# Vitamin D limits/toxicity for Pigeons..?



## pdpbison (Mar 15, 2005)

Hi all...


Was thinking to offer supplimental Vitamin D for early-symptom PPMV Pigeons.


Anyone now of any upper limits of short-term tolerance for Pigeons?



Phil
l v


----------



## corvid (Oct 16, 2008)

why would you wanna suplement Vitamin D for a PMV ??


----------



## pdpbison (Mar 15, 2005)

Supplimental Vitamin D, in large doses, has shown remission of virus symptoms in variousn studies of people.


Possibly, it would also benifit an early-symptom PPMV Pigeon.


Vitamin A has low limits for toxicity in people and Birds-Pigeons, where, in people, Vitamin D can be taken in truely massive doses ( 2,000 IU/K ) with no problem...but, I do not know how this would translate for Avian or Pigeon metabolism.


Phil
l v


----------



## corvid (Oct 16, 2008)

ok I will give you the info

Birds Vit D3 IU/kg minimum requirement is - 500.00

recommended allowance for maintenance is - 1000.00

THE RECOMMENDED ALLOWANCE WILL SUPORT NORMAL MAINTENANCE OF BIRDS AND HAVE BEEN DEMONSTRATED TO BE ADEQUATE DURING LONG-TERM FEEDING.. THESE LEVELS, HOWEVER, MAY NOT BE ADEQUATE for breeding and growth, which may require higher levels.

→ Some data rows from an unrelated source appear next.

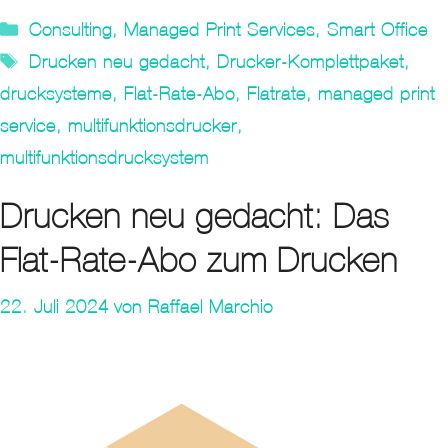
Kategorien
Consulting
,
Managed Print Services
,
Smart Office
Tags
Drucken neu gedacht
,
Drucker-Komplettpaket
,
drucksysteme
,
Flat-Rate-Abo
,
Flatrate
,
managed print
service
,
multifunktionsdrucker
,
multifunktionsdrucksystem
Drucken neu gedacht: Das
Flat-Rate-Abo zum Drucken
22. Juli 2024
von
Raffael Marchio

But I just wonder about relationship as far as calcium,phosphorus and Vitamin D3
you know , metabolic balance.

Nell


----------



## pdpbison (Mar 15, 2005)

Hi Nell,



Thank you...makes sense...


Got in an 'early' phase-syptom probably PPMV Pigeon today...was thinking to try Vitamin D, possibly with Calcium & Magnesium, with the D being in a heavy dose for say, three days.


Should not hurt...might help...


Also, your mention reminds me that the various pro-tem or long-term residents here probably would benifit for some emphasis on the D-Magnesium-Calcium situation...and I had even bought such a combo ealier today for them.


Any ideas or opinions about supplimental Vitamin C for early-phase PPMV Pigeons?


And or...about what one could do for early-phase PPMV Pigeons, or, Survivors who though long since finished with the illness, still labor with handicap/legacy?



Phil
l v


----------



## pdpbison (Mar 15, 2005)

Hi Nell,



Don't know if you are familiar with this article -




http://priory.com/vet/falcons.htm




This may also work for Pigeons in 'early' phases of PPMV.



Phil
l v


----------



## Margarret (May 3, 2007)

Phil,

Thanks for posting the link. It was an excellent article.

Margaret


----------



## corvid (Oct 16, 2008)

Hey I log out yesterday, so only today could I read the column. Wow the article is exlent. Thank You for that link I did saved that for my own use too.

There is lack of studies on the subject

As far as the ones which are already sick or did survived there are realy not much studies done with the health ones, as far as vitamins and minerals uptake. What I mean is , that, you have take into the consideration type of a bird. Let say seed eating only bird (PIgeon) compare with Omnivorous birds. Cause their intake on minerals and vitamins will be different, so do also their needs for it. So we are on dangerous grands here, what is good for a one specie of a bird may be nono for the other.

Im really, because of that, reluctant to have save opinion. 

What is save to know is as Vitamin C goes : the debilitated bird may not be able to adequately synthesize enough Vit C, specially in case of hepatic damage. Exposure to any other stress (illness, etc) has shown to improve health.
Vitamin C has not be demonstrated to be a required nutrient for any of the avian species, except frugivorous species Vit C is easily manufactured in birds with the enzyme L-gulonolactone oxidase. This enzyme works on a substrate generated from glucose producing an intermediate that is then converted to L-ascorbic acid. This process occurs in the liver in most passerine species (Pigeon).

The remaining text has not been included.